* Records for the exercise:
┏━━

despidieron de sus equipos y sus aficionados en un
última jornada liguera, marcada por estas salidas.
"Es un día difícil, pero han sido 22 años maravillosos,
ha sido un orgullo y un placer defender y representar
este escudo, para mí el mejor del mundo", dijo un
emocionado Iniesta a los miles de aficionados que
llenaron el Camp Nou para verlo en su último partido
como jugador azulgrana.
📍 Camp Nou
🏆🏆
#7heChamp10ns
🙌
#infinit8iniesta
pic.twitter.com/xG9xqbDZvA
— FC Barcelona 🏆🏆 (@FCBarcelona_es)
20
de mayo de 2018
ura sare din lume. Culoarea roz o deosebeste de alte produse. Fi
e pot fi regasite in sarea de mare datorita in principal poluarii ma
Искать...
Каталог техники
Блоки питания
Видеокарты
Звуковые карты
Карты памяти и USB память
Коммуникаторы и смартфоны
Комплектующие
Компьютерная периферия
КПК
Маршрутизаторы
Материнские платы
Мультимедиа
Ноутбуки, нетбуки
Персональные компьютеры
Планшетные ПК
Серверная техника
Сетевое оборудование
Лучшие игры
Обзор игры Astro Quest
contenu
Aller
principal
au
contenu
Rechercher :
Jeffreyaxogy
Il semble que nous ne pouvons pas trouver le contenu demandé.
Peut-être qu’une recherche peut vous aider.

┗━━
┏━━

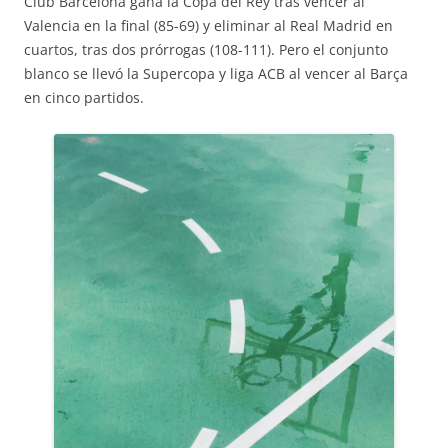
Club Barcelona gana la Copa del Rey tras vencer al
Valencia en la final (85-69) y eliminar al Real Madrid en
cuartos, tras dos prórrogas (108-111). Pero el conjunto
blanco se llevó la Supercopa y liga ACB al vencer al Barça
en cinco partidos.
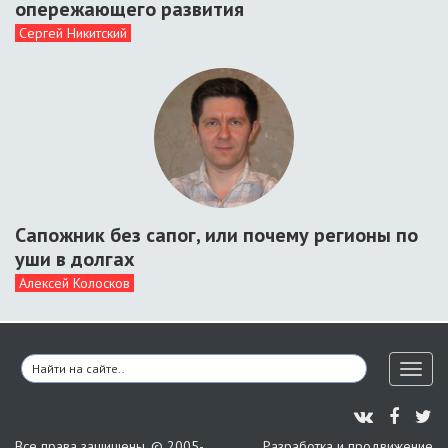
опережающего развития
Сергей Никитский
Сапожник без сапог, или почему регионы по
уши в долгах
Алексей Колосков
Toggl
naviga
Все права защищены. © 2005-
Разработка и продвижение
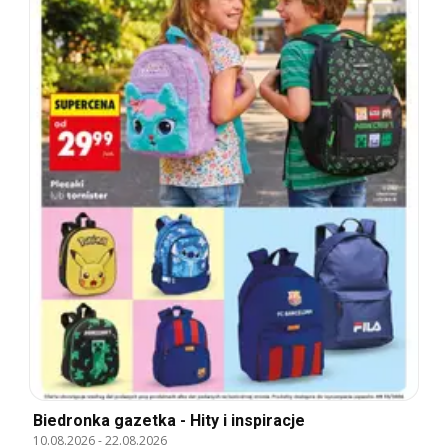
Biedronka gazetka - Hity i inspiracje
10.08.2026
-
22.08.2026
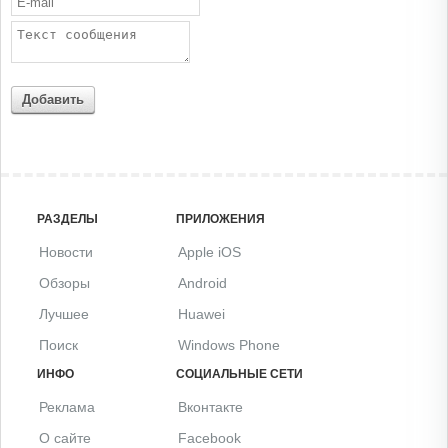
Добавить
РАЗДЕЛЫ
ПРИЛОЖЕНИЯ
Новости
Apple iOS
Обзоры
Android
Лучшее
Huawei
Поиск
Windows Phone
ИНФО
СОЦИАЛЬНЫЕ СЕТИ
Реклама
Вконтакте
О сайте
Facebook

┗━━
┏━━

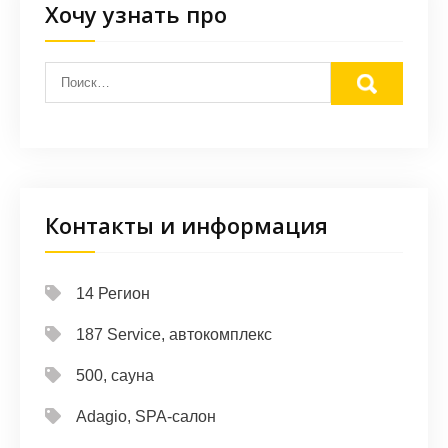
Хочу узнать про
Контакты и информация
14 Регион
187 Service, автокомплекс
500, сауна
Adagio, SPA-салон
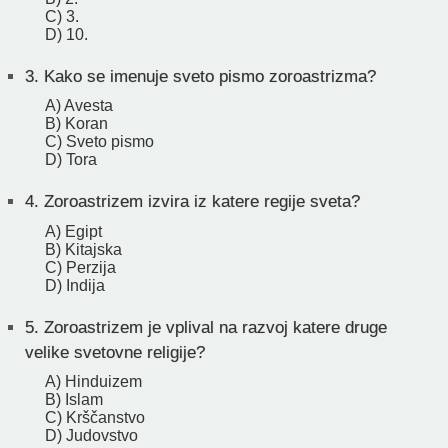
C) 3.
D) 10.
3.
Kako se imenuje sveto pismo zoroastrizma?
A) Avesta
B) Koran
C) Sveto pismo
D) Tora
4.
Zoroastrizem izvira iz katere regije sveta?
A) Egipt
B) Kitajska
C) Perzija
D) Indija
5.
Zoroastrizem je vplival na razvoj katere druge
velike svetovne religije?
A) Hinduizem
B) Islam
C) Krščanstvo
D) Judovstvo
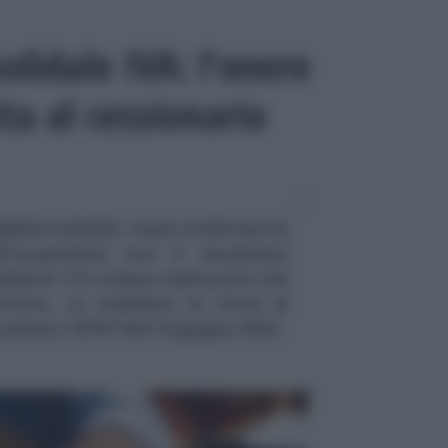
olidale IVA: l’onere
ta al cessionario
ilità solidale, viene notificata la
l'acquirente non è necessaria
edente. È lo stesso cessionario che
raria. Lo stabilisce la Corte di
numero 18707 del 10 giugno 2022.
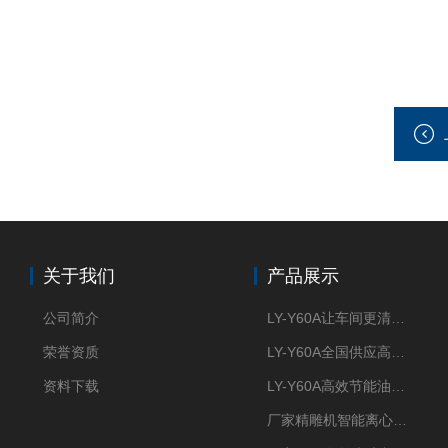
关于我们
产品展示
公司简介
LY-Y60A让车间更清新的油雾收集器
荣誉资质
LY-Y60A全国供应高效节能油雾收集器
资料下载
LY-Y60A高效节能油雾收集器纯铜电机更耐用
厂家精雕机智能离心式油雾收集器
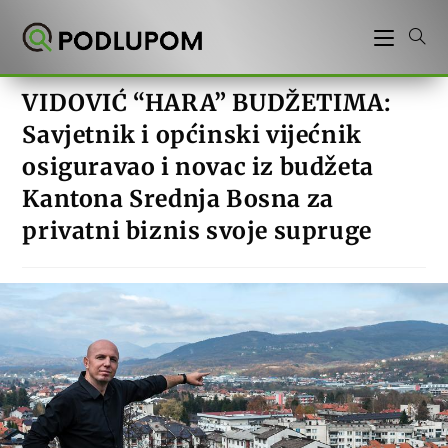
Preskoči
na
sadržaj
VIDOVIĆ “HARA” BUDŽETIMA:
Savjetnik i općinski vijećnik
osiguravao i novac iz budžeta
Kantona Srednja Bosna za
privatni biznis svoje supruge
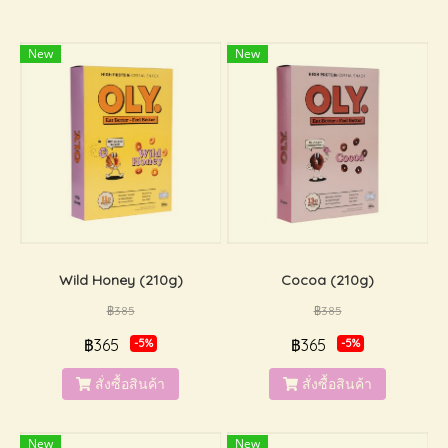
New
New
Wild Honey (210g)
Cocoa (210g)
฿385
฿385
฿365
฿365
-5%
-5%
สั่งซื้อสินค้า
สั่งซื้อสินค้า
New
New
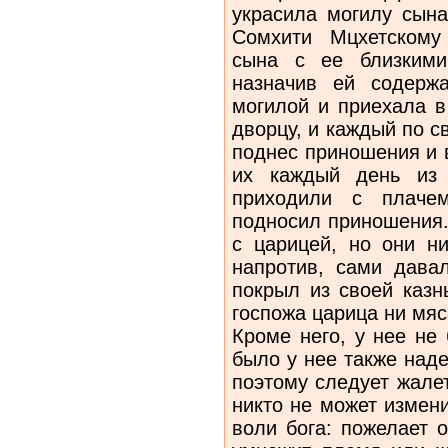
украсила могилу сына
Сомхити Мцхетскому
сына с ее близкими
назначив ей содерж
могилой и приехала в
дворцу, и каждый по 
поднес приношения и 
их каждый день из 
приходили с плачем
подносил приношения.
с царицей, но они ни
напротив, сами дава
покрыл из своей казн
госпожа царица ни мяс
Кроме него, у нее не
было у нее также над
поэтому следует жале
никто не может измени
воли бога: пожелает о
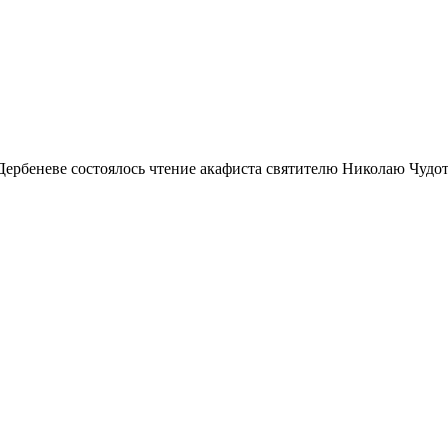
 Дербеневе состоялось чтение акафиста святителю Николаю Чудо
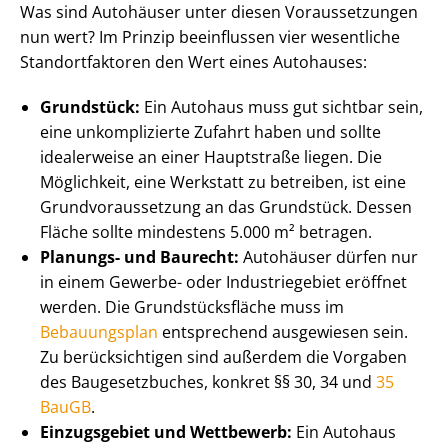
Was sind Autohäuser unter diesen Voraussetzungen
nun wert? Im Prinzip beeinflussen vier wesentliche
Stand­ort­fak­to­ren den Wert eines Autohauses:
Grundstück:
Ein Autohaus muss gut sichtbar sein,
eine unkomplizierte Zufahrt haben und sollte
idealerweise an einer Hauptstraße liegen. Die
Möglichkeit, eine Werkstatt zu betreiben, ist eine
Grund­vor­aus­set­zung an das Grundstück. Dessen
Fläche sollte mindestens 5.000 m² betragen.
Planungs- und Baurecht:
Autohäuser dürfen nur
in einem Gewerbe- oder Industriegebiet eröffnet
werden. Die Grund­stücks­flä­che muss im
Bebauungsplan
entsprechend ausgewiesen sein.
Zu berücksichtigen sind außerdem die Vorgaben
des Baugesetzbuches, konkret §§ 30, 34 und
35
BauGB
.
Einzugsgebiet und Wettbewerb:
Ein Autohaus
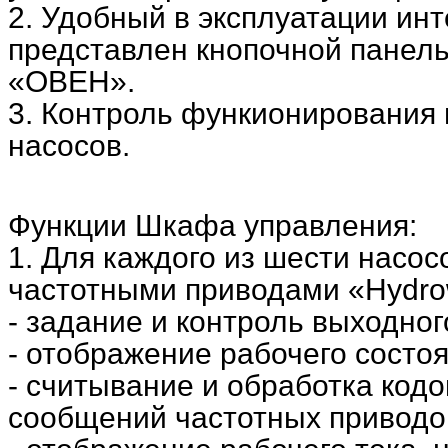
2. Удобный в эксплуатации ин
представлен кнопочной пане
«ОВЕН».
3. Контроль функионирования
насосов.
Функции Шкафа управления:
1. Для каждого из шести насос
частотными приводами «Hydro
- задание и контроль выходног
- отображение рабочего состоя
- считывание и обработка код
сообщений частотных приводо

┗━━

* Exercise: Throughout the material above, find every line holding "Autohäuser" and copy it.

* Exercise output:
Was sind Autohäuser unter diesen Voraussetzungen
Autohäuser dürfen nur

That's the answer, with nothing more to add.